Using an open debug interconnect model to simplify embedded systems design

Tom Cunningham, Freescale Semiconductor

AUGUST 29, 2007

Technology people are generally familiar with the Open Systems Interconnection model for computer networks and protocols, often referred to as the OSI Reference Model (ISO 7498)[1]. The Basic Reference portion of the model consists of seven layers which build upon each other with increasing levels of abstraction (See Figure 1 below).

This article postulates that a similar abstraction may be applied to the embedded debugging world, with functional layers analogous to the OSI model. Further, individual layers can be assigned to particular debug entities, just like, for example, the association of the OSI network layer to routers, or the application layer association with a host.

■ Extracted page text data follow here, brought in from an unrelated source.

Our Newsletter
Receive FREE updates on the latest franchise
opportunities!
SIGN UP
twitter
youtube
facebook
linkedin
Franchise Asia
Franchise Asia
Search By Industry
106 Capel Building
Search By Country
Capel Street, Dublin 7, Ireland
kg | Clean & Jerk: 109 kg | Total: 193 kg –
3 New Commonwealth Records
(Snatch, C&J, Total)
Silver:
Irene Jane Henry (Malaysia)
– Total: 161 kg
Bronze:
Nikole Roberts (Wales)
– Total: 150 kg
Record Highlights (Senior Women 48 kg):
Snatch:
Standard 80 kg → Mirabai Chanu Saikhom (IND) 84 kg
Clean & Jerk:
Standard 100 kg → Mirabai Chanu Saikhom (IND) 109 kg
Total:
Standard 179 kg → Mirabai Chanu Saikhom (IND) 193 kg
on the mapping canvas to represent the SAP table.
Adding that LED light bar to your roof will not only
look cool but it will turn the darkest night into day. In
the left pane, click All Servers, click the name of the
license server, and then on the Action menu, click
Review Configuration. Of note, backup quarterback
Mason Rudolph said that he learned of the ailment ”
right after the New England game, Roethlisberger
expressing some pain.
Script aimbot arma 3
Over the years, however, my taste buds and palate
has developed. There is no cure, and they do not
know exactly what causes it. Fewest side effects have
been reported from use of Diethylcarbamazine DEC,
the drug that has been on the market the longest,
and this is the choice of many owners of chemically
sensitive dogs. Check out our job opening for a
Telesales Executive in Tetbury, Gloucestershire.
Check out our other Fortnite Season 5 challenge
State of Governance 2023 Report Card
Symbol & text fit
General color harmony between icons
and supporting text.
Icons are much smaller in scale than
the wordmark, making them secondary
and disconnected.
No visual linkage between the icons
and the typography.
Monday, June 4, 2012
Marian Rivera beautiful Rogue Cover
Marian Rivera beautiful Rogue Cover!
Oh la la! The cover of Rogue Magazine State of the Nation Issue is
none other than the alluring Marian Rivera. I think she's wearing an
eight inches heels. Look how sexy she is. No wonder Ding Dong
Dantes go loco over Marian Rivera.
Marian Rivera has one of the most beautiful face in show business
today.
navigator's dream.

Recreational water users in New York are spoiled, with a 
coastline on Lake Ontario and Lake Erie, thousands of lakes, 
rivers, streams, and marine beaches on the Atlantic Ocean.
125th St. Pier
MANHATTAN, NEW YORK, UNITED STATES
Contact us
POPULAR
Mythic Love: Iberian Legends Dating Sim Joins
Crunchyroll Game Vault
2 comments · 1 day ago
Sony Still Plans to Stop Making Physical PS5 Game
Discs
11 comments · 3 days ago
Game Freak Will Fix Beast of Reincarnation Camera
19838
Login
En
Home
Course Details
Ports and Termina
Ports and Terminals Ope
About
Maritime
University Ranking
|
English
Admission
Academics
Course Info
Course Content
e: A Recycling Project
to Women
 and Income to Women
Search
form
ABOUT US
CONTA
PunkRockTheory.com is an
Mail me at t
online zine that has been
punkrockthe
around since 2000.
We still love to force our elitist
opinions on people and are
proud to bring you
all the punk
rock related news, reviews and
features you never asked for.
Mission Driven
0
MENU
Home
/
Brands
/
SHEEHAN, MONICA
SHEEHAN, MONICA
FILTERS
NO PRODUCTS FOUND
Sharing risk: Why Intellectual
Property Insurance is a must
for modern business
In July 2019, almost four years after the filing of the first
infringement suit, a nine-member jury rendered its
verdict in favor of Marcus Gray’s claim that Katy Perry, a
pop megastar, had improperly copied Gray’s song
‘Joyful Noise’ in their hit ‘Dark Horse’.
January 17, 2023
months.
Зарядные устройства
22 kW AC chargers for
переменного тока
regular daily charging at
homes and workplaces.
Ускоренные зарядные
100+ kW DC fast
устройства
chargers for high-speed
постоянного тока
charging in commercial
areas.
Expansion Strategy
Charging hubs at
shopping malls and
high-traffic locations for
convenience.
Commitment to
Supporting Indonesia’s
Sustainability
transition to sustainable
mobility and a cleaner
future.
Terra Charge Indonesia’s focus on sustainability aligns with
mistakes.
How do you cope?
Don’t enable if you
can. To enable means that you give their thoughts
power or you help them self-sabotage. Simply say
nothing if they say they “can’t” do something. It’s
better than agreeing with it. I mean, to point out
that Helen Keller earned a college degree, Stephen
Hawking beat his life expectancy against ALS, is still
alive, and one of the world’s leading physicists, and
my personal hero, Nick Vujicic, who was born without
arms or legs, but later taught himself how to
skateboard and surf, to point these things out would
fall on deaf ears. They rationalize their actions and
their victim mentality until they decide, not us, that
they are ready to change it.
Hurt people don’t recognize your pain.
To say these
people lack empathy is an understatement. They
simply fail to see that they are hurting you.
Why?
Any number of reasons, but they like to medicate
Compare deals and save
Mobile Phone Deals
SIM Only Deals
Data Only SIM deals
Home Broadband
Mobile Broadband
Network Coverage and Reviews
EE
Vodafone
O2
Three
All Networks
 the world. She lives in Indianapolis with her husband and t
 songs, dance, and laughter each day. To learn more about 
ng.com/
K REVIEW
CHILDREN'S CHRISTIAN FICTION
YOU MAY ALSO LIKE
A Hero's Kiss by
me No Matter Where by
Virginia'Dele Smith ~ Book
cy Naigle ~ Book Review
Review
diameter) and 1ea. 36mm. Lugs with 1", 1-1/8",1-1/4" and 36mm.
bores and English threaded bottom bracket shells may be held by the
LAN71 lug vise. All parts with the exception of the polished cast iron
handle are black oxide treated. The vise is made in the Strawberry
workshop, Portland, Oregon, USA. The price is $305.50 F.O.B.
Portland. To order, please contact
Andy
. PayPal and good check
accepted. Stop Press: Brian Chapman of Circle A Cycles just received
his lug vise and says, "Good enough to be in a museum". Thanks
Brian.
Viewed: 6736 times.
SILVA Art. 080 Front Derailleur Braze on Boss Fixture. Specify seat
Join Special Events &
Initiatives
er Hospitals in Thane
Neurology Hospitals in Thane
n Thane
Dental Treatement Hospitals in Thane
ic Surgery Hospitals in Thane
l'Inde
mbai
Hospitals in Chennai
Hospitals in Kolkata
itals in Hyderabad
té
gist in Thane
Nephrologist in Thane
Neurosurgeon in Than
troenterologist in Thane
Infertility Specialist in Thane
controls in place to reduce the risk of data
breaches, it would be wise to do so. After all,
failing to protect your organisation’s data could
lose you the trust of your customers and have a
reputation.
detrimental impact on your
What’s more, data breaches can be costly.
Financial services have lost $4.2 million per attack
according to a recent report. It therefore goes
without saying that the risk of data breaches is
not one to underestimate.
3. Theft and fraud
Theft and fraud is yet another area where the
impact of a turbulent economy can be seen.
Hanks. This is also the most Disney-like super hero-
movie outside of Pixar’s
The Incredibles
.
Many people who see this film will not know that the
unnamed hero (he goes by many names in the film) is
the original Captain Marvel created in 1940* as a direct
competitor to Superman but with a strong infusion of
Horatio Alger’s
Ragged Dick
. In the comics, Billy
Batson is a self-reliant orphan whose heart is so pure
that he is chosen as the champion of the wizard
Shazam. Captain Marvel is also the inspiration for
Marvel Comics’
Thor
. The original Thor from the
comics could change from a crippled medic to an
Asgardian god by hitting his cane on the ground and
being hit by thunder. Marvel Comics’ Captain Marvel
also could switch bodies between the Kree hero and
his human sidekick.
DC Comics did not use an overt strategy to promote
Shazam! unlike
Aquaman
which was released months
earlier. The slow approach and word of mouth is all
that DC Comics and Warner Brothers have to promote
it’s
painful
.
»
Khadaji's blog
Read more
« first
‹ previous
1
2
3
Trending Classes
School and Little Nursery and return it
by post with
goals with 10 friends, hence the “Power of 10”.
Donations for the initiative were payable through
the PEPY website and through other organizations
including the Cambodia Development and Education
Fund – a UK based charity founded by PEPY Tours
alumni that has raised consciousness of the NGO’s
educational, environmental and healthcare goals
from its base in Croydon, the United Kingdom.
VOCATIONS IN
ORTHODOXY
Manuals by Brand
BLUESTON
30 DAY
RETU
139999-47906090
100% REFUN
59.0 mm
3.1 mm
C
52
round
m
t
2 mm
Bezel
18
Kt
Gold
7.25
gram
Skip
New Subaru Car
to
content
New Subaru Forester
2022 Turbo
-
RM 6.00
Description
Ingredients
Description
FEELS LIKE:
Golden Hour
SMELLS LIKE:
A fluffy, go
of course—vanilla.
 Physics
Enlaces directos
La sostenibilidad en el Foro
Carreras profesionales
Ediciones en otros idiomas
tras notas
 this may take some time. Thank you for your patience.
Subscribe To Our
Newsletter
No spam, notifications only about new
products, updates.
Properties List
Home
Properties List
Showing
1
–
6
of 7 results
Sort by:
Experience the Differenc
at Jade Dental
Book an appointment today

Figure 1. OSI Layers and Example implementations

The intent here is to explore levels of debugging functionality, with the OSI model as a guide, and identify hierarchical layers and associations among hardware and software to produce a model of debugging interrelationships. It is hoped that such a model may provide clarity in understanding the myriad ways debugger components interact.

Layer 1: The Test Access Port (TAP) Layer
In the embedded debug domain, the physical layer usually corresponds to some form of synchronous serial interface that operates at a fraction of the target processor speed. Analogous to the ubiquity of TCP/IP in the networking world, the most common debug interface at the physical level is IEEE 1149.1, otherwise known as JTAG [2].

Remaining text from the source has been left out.